If men, as responsible moral agents, persist in such a course, God as Moral Governor of His Universe, changes His method and instead of sending another Flood, He gives men up to their uncleanness, and to vile affections. Those who chose idolatry and changed the truth of God into a lie, and changed the glory of the incorruptible God into an image made (by their own hands) like to corruptible man, and to birds, and fourfooted beasts, and creeping things, God, as Sovereign Ruler, gave them over to a reprobate mind (Rom. 1. 18-32). We cannot be surprised that peoples left to themselves developed corrupt forms of artificial or fictitious religions, for man, however depraved and wherever found, is by nature religious. A profound thinker lias stated truly that, “religion is as natural as sight, or hearing, or speech—as natural because as native and as essential to his nature.” Man started with the knowledge of God (Rom. 1. 21). How offensive to the Majesty and glory of a Holy God, Maker of heaven and earth, to be likened by His creature man to grotesque and corrupt forms, “which see not, nor hear, nor know”! (Dan. 5. 23).

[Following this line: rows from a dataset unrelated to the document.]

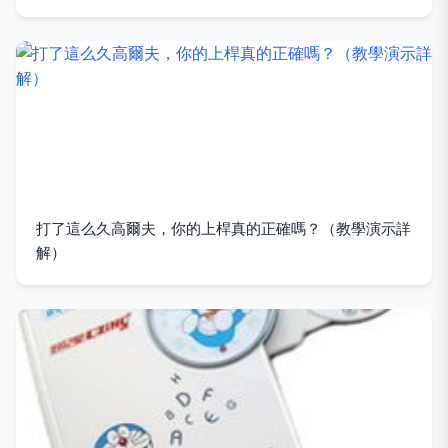
打了這么久高爾夫，你的上桿真的正確嗎？（教學演示詳
解）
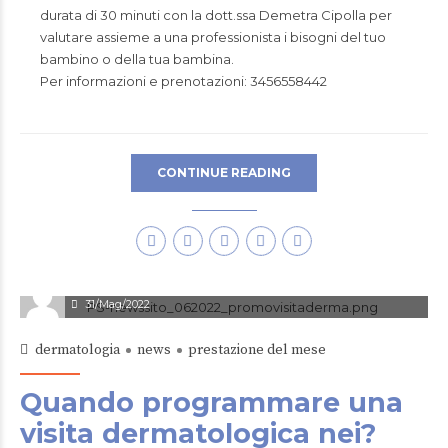
durata di 30 minuti con la dott.ssa
Demetra Cipolla
per
valutare assieme a una professionista i bisogni del tuo
bambino o della tua bambina.
Per informazioni e prenotazioni: 3456558442
CONTINUE READING
Enrico Tosi
31/Mag/2022
dermatologia
news
prestazione del mese
Quando programmare una
visita dermatologica nei?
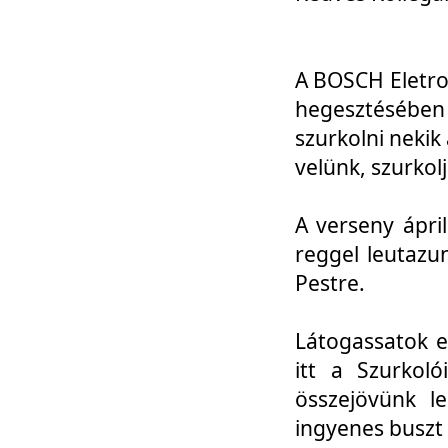
A BOSCH Eletro
hegesztésébe
szurkolni nekik
velünk, szurkol
A verseny ápri
reggel leutazu
Pestre.
Látogassatok e
itt a Szurkoló
összejövünk l
ingyenes buszt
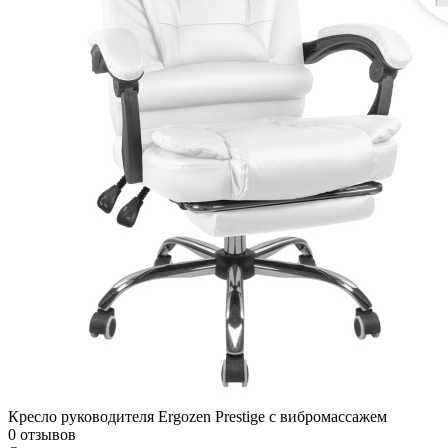
Кресло руководителя Ergozen Prestige с вибромассажем
0 отзывов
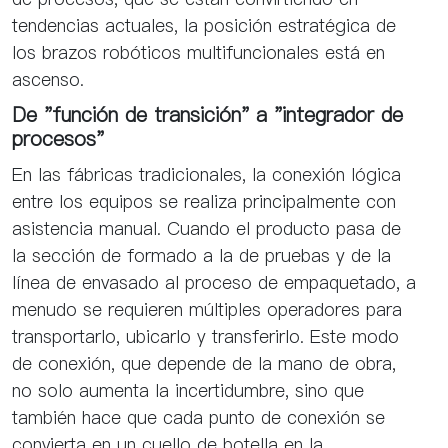
tendencias actuales, la posición estratégica de
los brazos robóticos multifuncionales está en
ascenso.
De "función de transición" a "integrador de
procesos"
En las fábricas tradicionales, la conexión lógica
entre los equipos se realiza principalmente con
asistencia manual. Cuando el producto pasa de
la sección de formado a la de pruebas y de la
línea de envasado al proceso de empaquetado, a
menudo se requieren múltiples operadores para
transportarlo, ubicarlo y transferirlo. Este modo
de conexión, que depende de la mano de obra,
no solo aumenta la incertidumbre, sino que
también hace que cada punto de conexión se
convierta en un cuello de botella en la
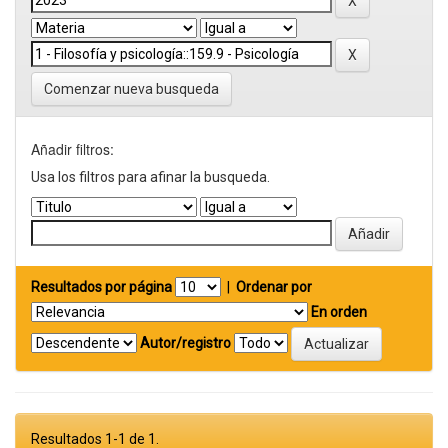
Comenzar nueva busqueda
Añadir filtros:
Usa los filtros para afinar la busqueda.
Resultados por página
|
Ordenar por
En orden
Autor/registro
Resultados 1-1 de 1.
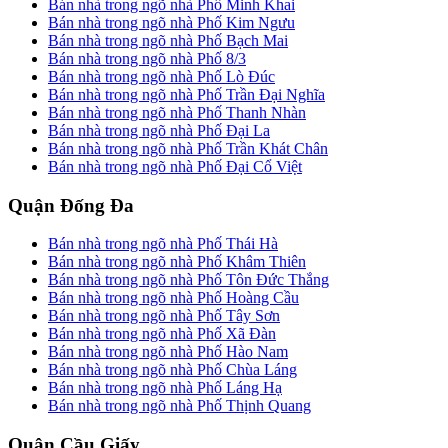
Bán nhà trong ngõ nhà Phố Minh Khai
Bán nhà trong ngõ nhà Phố Kim Ngưu
Bán nhà trong ngõ nhà Phố Bạch Mai
Bán nhà trong ngõ nhà Phố 8/3
Bán nhà trong ngõ nhà Phố Lò Đúc
Bán nhà trong ngõ nhà Phố Trần Đại Nghĩa
Bán nhà trong ngõ nhà Phố Thanh Nhàn
Bán nhà trong ngõ nhà Phố Đại La
Bán nhà trong ngõ nhà Phố Trần Khát Chân
Bán nhà trong ngõ nhà Phố Đại Cổ Việt
Quận Đống Đa
Bán nhà trong ngõ nhà Phố Thái Hà
Bán nhà trong ngõ nhà Phố Khâm Thiên
Bán nhà trong ngõ nhà Phố Tôn Đức Thắng
Bán nhà trong ngõ nhà Phố Hoàng Cầu
Bán nhà trong ngõ nhà Phố Tây Sơn
Bán nhà trong ngõ nhà Phố Xã Đàn
Bán nhà trong ngõ nhà Phố Hào Nam
Bán nhà trong ngõ nhà Phố Chùa Láng
Bán nhà trong ngõ nhà Phố Láng Hạ
Bán nhà trong ngõ nhà Phố Thịnh Quang
Quận Cầu Giấy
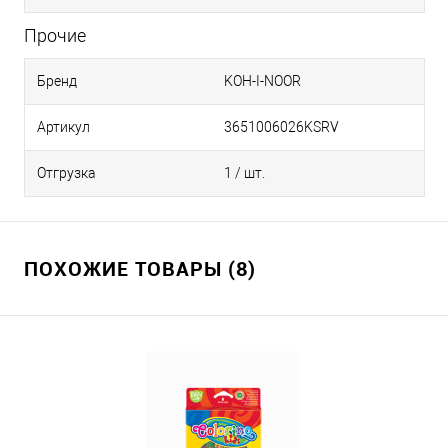
Прочие
Бренд
KOH-I-NOOR
Артикул
3651006026KSRV
Отгрузка
1 / шт.
ПОХОЖИЕ ТОВАРЫ (8)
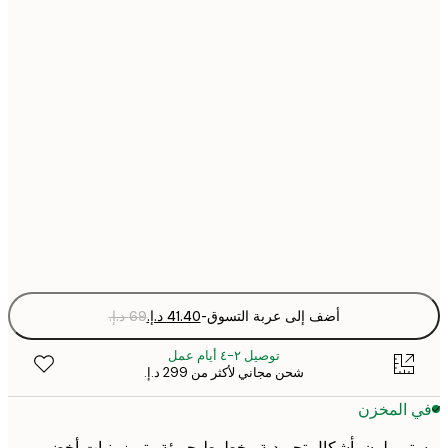
30x40 cm
40x50 cm
50x70 cm
70x100 cm
Fra
optio
أضف إلى عربة التسوق
-
توصيل ٢-٤ أيام عمل
شحن مجاني لأكثر من ‏299 د.إ.‏
 المخزن
ر ملون بأشكال تجريدية وخطوط جريئة. يتميز بنبات أخضر،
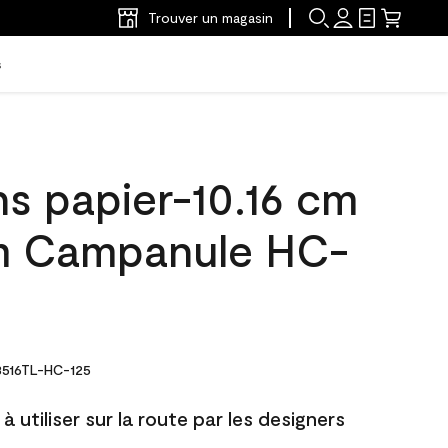
Trouver un magasin
s
ns papier-10.16 cm
m Campanule HC-
516TL-HC-125
à utiliser sur la route par les designers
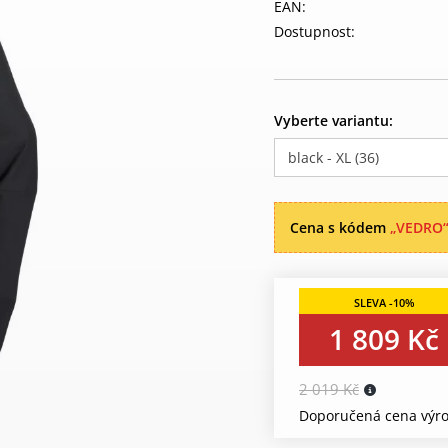
EAN:
Dostupnost:
Vyberte variantu:
black - XL (36)
Cena s kódem
„VEDRO
1 809 Kč
2 019 Kč
Doporučená cena výro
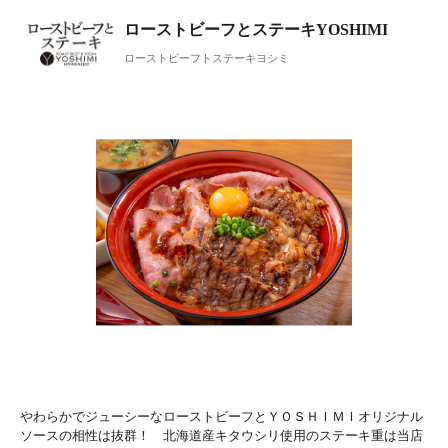
ローストビーフとステーキYOSHIMI
ローストビーフトステーキヨシミ
やわらかでジューシーなローストビーフとＹＯＳＨＩＭＩオリジナル
ソースの相性は抜群！ 北海道産キタウシリ使用のステーキ重は当店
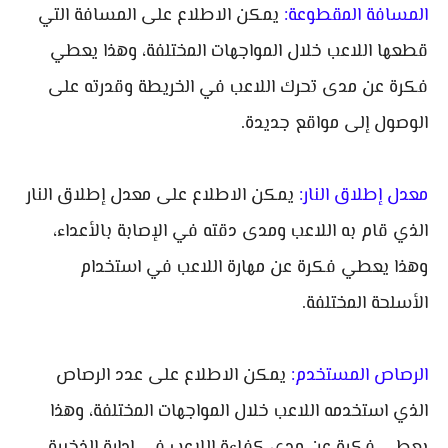
المسافة المقطوعة:
يمكن الاطلاع على المسافة التي
قطعها اللاعب خلال المواجهات المختلفة، وهذا يعطي
فكرة عن مدى تحرك اللاعب في الخريطة وقدرته على
الوصول إلى مواقع جديدة.
معدل إطلاق النار:
يمكن الاطلاع على معدل إطلاق النار
الذي قام به اللاعب ومدى دقته في الإصابة بالأعداء،
وهذا يعطي فكرة عن مهارة اللاعب في استخدام
الأسلحة المختلفة.
الرصاص المستخدم:
يمكن الاطلاع على عدد الرصاص
الذي استخدمه اللاعب خلال المواجهات المختلفة، وهذا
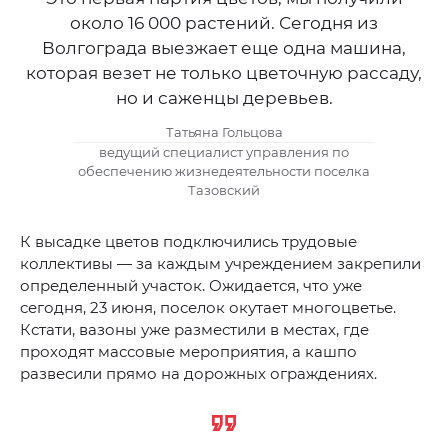
около 16 000 растений. Сегодня из
Волгограда выезжает еще одна машина,
которая везет не только цветочную рассаду,
но и саженцы деревьев.
Татьяна Гольцова
ведущий специалист управления по
обеспечению жизнедеятельности поселка
Тазовский
К высадке цветов подключились трудовые
коллективы — за каждым учреждением закрепили
определенный участок. Ожидается, что уже
сегодня, 23 июня, поселок окутает многоцветье.
Кстати, вазоны уже разместили в местах, где
проходят массовые мероприятия, а кашпо
развесили прямо на дорожных ограждениях.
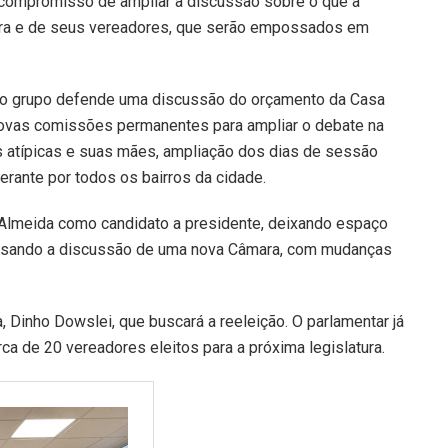
 compromisso de ampliar a discussão sobre o que a
ra e de seus vereadores, que serão empossados em
 o grupo defende uma discussão do orçamento da Casa
novas comissões permanentes para ampliar o debate na
s atípicas e suas mães, ampliação dos dias de sessão
erante por todos os bairros da cidade.
 Almeida como candidato a presidente, deixando espaço
 visando a discussão de uma nova Câmara, com mudanças
, Dinho Dowslei, que buscará a reeleição. O parlamentar já
a de 20 vereadores eleitos para a próxima legislatura.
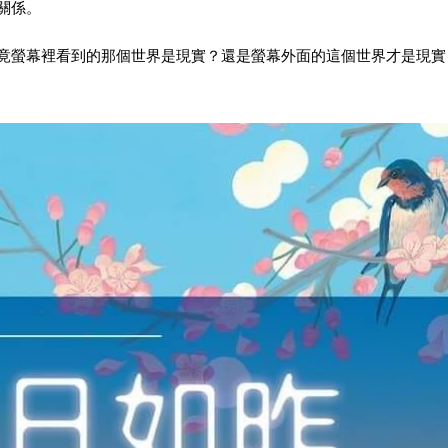
關係。
竟螢幕裡看到的那個世界是現實？還是螢幕外面的這個世界才是現實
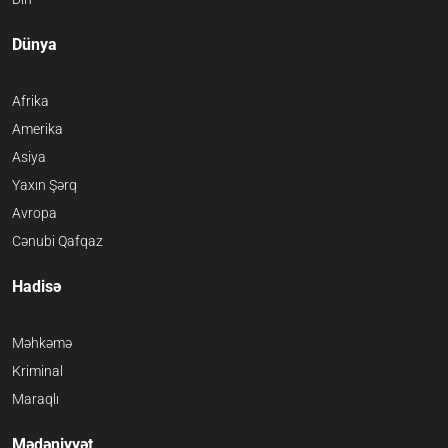
Dünya
Afrika
Amerika
Asiya
Yaxın Şərq
Avropa
Cənubi Qafqaz
Hadisə
Məhkəmə
Kriminal
Maraqlı
Mədəniyyət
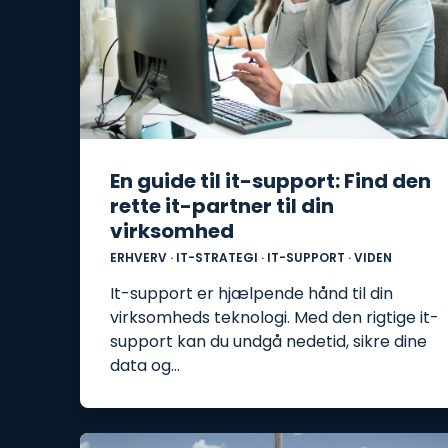
En guide til it-support: Find den
rette it-partner til din
virksomhed
ERHVERV
·
IT-STRATEGI
·
IT-SUPPORT
·
VIDEN
It-support er hjælpende hånd til din
virksomheds teknologi. Med den rigtige it-
support kan du undgå nedetid, sikre dine
data og…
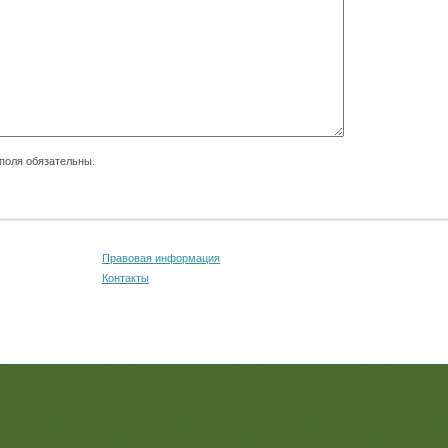
поля обязательны.
Правовая информация
Контакты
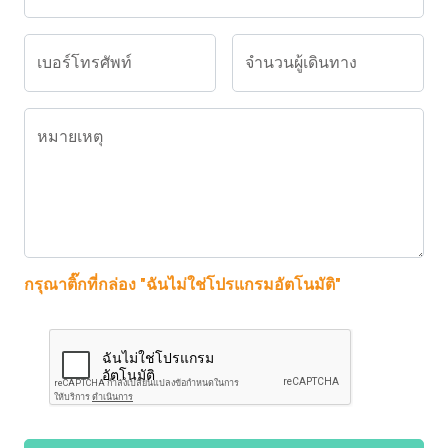
เบอร์โทรศัพท์
จำนวนผู้เดินทาง
หมายเหตุ
กรุณาติ๊กที่กล่อง "ฉันไม่ใช่โปรแกรมอัตโนมัติ"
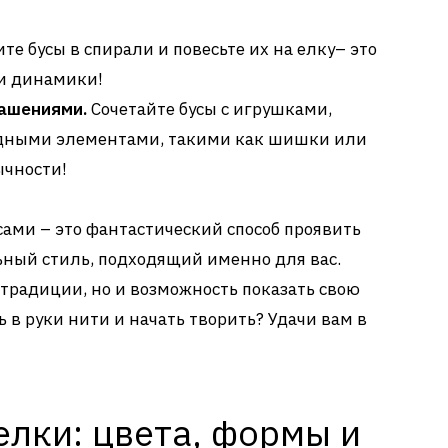
те бусы в спирали и повесьте их на елку– это
и динамики!
рашениями.
Сочетайте бусы с игрушками,
дными элементами, такими как шишки или
ычности!
сами – это фантастический способ проявить
ьный стиль, подходящий именно для вас.
 традиции, но и возможность показать свою
 в руки нити и начать творить? Удачи вам в
елки: цвета, формы и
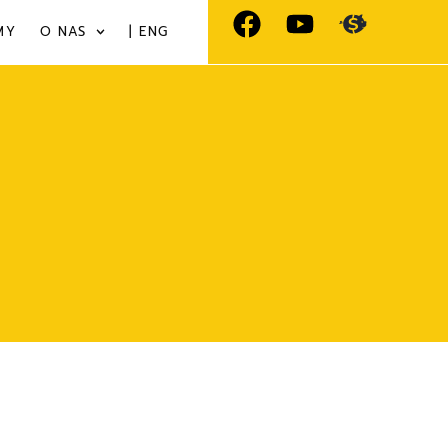
MY
O NAS
| ENG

The foremost peoples and Empires of the ancient past, with their false religions and idolatrous worship, through internal corruption have passed away. Gibbon traces the Decline and Fall of the mighty Empire of Rome to internal corruption. Yet it remains true that the earth and the race continue under the shield of the promised Redeemer. Hence the national religions which have existed until this present time, bound in the iron grip of their national customs, laws and manners, with their distinctive social, political and religious order, these, through the long- suffering of God, are permitted to continue, shielded from the righteous judgment of the Moral Governor of the Universe under the Redemptive promise of Gen. 3. 15, and included in the Risen, Conquering Redeemer's Commission to His disciples, “And Jesus came unto them saying, All power is given unto me in heaven and in earth. Go ye therefore, and teach all nations, baptizing them in the Name of the leather, and of the Son, and of the Holy Ghost: Teaching them to observe all things whatsoever I have commanded you and lo, I am with you alway, even unto the end of the world (or Age). Amen” (Matt. 28. 18-20).